**** Material supplied

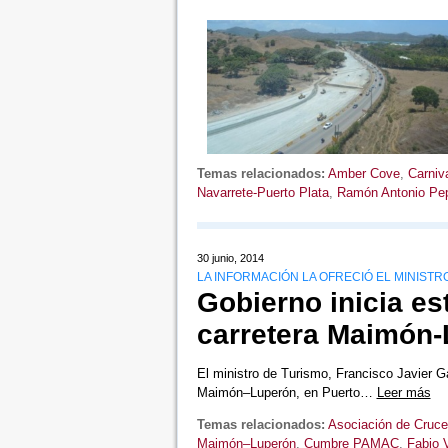
Temas relacionados:
Amber Cove
,
Carniv
Navarrete-Puerto Plata
,
Ramón Antonio Pe
30 junio, 2014
LA INFORMACIÓN LA OFRECIÓ EL MINISTR
Gobierno inicia es
carretera Maimón-
El ministro de Turismo, Francisco Javier Ga
Maimón–Luperón, en Puerto…
Leer más
Temas relacionados:
Asociación de Crucer
Maimón–Luperón
,
Cumbre PAMAC
,
Fabio 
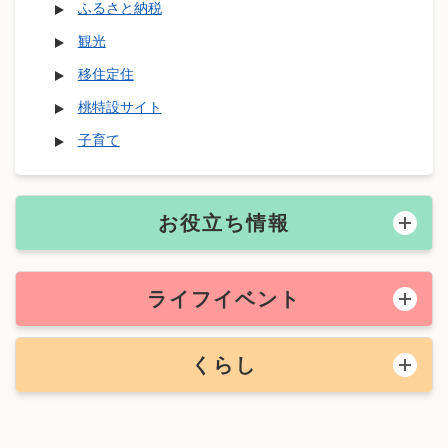
ふるさと納税
観光
移住定住
桃特設サイト
子育て
お役立ち情報
ライフイベント
くらし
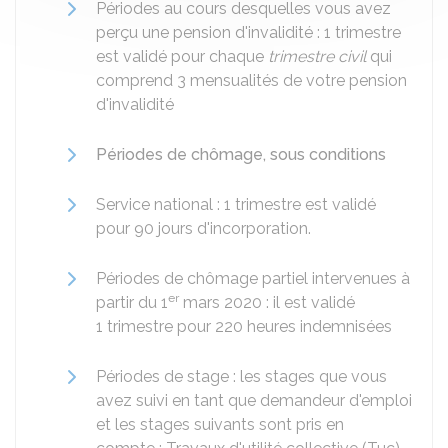
Périodes au cours desquelles vous avez
perçu une pension d'invalidité : 1 trimestre
est validé pour chaque
trimestre civil
qui
comprend 3 mensualités de votre pension
d'invalidité
Périodes de chômage, sous conditions
Service national : 1 trimestre est validé
pour 90 jours d'incorporation.
Périodes de chômage partiel intervenues à
er
partir du 1
mars 2020 : il est validé
1 trimestre pour 220 heures indemnisées
Périodes de stage : les stages que vous
avez suivi en tant que demandeur d'emploi
et les stages suivants sont pris en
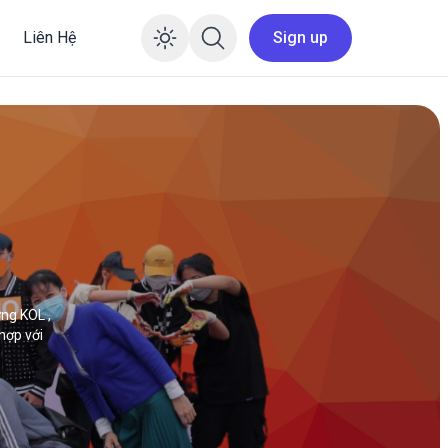
Liên Hệ
Sign up
Enable dark mode
ờng KOL ,
hợp với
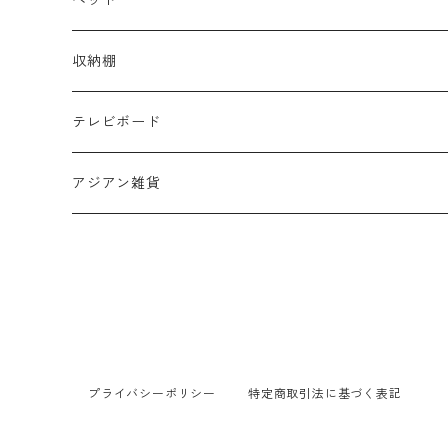
セット
サイドテーブル
シングル
収納棚
デスク・カウンター
セミダブル
テレビボード
ダブル
アジアン雑貨
布団
プライバシーポリシー
特定商取引法に基づく表記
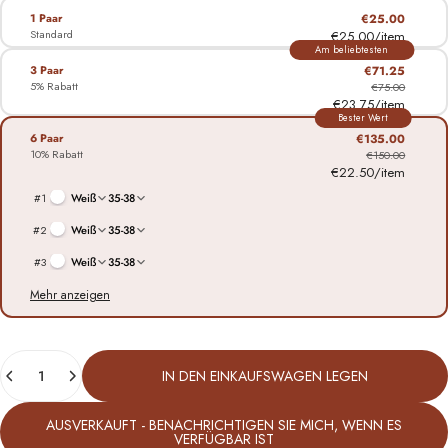
1 Paar
€25.00
Standard
€25.00/item
Am beliebtesten
3 Paar
€71.25
5% Rabatt
€75.00
€23.75/item
Bester Wert
6 Paar
€135.00
10% Rabatt
€150.00
€22.50/item
#
1
Weiß
35-38
#
2
Weiß
35-38
#
3
Weiß
35-38
Mehr anzeigen
Anzahl
IN DEN EINKAUFSWAGEN LEGEN
AUSVERKAUFT - BENACHRICHTIGEN SIE MICH, WENN ES
VERFÜGBAR IST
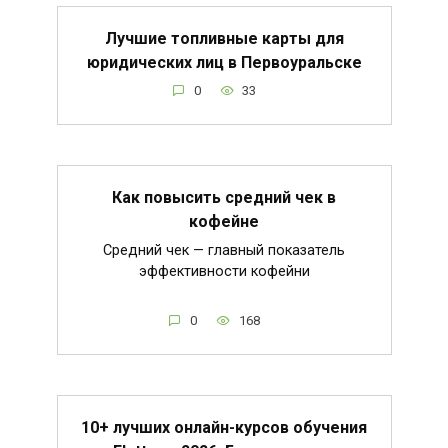
Лучшие топливные карты для
юридических лиц в Первоуральске
0
33
Как повысить средний чек в
кофейне
Средний чек — главный показатель
эффективности кофейни
0
168
10+ лучших онлайн-курсов обучения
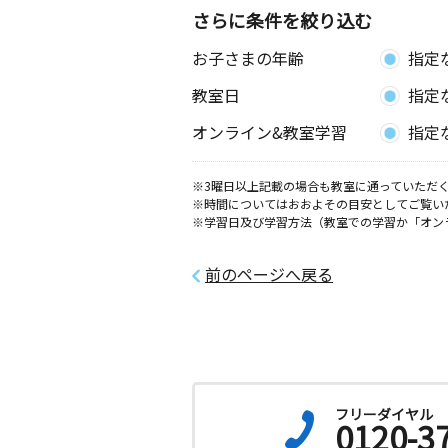
さらに条件を絞り込む
石名号教室
お子さまの年齢
指定
月
火
水
木
金
土
3歳～中学生
教室日
指定
愛知県新城市石名号２５－１
オンライン&教室学習
指定
於呂教室
月
火
水
木
金
土
※3曜日以上記載の場合も教室に通っていただく
2歳～中学生
※時間についてはおおよその目安としてご覧い
静岡県浜松市浜名区於呂１４６０－２
※学習日及び学習方法（教室での学習か「オン
１Ｆ
前のページへ戻る
芝本教室
月
火
水
木
金
土
3歳～高校生
静岡県浜松市浜名区於呂４３１ クレ
１０３
中瀬教室
フリーダイヤル
0120-3
月
火
水
木
金
土
4歳～高校生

********

## Problem
Wherever the word "invalidité" occurs in a line of the listing, copy that line.

## Answer space
perçu une pension d'invalidité : 1 trimestre
d'invalidité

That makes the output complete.